Thoughts on Snape in PoA, & What Snape Knew Re-Post, was Snape and the Shrieking Shack

Amanda Geist editor at texas.net
Thu Dec 12 05:21:36 UTC 2002


No: HPFGUIDX 48180

I am talking about Snape = this is extremely long.

pickle jimmy said:

> I was reading (again :-P) the shrieking shack chapter of PoA and was
> astounded at the length of time Snape was actually in the room and
> the amount of the conversation he over-heard before revealing himself.
>
> Lupin goes through the whole "Black trying to get Snape eaten by a
> Werewolf" story, how Snape was jealous of James, how James saved
> Snape's live *and* he also reveals that He and his friends created
> the Mauraders map (that earlier he had lied about to Snape when the
> map was found in Harry's possesion).
>
> So, now my point: Read the "Mooney, Wormtail, Padfoot and Prongs"
> chapter of PoA and put yourself in Snapes shoes.
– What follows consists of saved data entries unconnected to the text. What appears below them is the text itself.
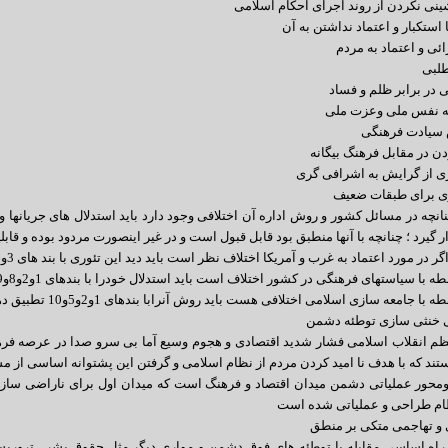
چنانچه در مسائل کشور و روش اداره آن اختلافی وجود دارد باید استدلال های جریانها 
ر گیرد ؛ چنانچه با آنها منطبق بود قابل قبول است و در غیر اینصورت مردود بوده و قابل
در مورد اعتماد به غرب و آمریکا اختلاف نظر است باید دید این تئوری با بند های 3و6و9 همخوانی دارد یا نه ؟
ه با سیاستهای فرهنگی در کشور اختلاف است باید استدلال خودرا با بندهای 1و2و8و9 تطبیق دهند .
ه با جامعه سازی اسلامی اختلافی هست باید روش آنرابا بندهای 1و2و5و10 تطبیق دهند .
 خنثی سازی توطئه دشمن
 انقلاب اسلامی فشار شدید اقتصادی و هجوم وسیع آما بی سرو صدا در عرصه فرهن
ند که با هدف نا امید کردن مردم از نظام اسلامی و گرفتن این پشتوانه اساسی از م
دومحور عملیاتی دشمن میدان اقتصاد و فرهنگ است که میدان اول برای ناراضی سازی
ظام طراحی و عملیاتی شده است
 و تهاجمی متکی بر منطق
اه اساسی مقابله با توطئه های فوق دشمن و مواری دیگر مثل حقوق بشر , تروریس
Then see how long
> you could have remained silent for before tearing of the invisibility
> cloak and yelling "Ha Haaa, I knew it!!!"

(you oldies *knew* this was coming, didn't you...?)

Snape did not hear the part about the Marauders creating the map. He does
hear Lupin identifying their aliases. However, he does not hear what their
animagus forms were.

Before, for the general amusement of the masses, I reproduce yet again my
only truly noteworthy post, I will briefly share my thoughts on Snape and
the aliases: I believe Snape is very, very familiar with the names Moony,
Wormtail, Padfoot, and Prongs. With an invisibility cloak and the Map at
their disposal, many unpleasant and amusing tricks could have been played on
Snape under those names. I do not, however, think that he knows who they
actually *were.* Hence his apparent total lack of suspicion of Lupin when he
consults him on the map. I get no feeling from Snape in that scene, that he
suspects that Lupin *was* one of those names; just Snape's usual
dislike/distrust of Lupin in general. Snape recognizes the names as
dangerous and/or Really Bad Influences for Harry to be messing with, at a
very bad time, but I think that's about it at that point in the story.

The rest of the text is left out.